Because from a family’s point of view, the state is responsible for what happens inside a facility it controls.

That doesn’t mean every tragedy is preventable. It does mean every tragedy demands transparency, because without it, the story becomes rumors, guesses, and resentment.

Answers Matter Because Grief Isn’t The Only Emotion Here

When families lose someone in prison, they often carry two emotions at the same time: grief and suspicion.

They grieve the person.

And they suspect the system will explain it in the cleanest, quickest way possible.

McCowan’s report shows Aquinas leaning into that suspicion already, not because he wants drama, but because he feels stuck. He can’t rewind the night. He can’t walk the sidewalks inside the prison. He can’t see the surveillance video.

All he can do is ask questions loudly enough that someone has to respond.

McCowan ended the report by returning to the gut-level contrast: the Trammell family is no longer planning a reunion.

They’re planning a funeral.

That’s not just a sad conclusion.
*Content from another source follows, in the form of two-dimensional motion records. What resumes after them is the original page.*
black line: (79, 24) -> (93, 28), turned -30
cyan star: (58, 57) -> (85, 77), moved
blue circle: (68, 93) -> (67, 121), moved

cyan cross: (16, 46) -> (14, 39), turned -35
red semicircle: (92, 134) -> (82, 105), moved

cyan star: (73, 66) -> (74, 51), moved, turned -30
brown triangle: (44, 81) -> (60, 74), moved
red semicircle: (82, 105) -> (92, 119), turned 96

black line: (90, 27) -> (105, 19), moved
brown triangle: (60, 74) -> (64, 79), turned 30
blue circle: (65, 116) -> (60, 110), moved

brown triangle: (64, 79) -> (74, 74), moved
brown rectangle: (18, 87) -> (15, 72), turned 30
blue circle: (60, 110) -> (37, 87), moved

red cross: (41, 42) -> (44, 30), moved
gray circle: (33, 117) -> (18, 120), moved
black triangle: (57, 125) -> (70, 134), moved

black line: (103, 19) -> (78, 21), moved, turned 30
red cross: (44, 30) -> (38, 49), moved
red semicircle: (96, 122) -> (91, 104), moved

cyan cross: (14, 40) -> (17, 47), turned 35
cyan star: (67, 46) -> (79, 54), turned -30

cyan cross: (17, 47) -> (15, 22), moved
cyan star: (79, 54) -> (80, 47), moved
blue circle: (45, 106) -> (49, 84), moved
It’s an indictment of how quickly life can flip when violence erupts behind prison walls, even for someone at the very end of a sentence.

Aquinas told McCowan his brother had wanted to show a better side of himself.

The family had already imagined what that could look like – him stepping off a bus, being hugged at the station, getting a ride home, starting over.

Now, McCowan reported, they’re left asking why a man with just days left wasn’t able to make it out alive.

And until they get answers that feel complete and honest, it’s hard to see how that question will stop echoing.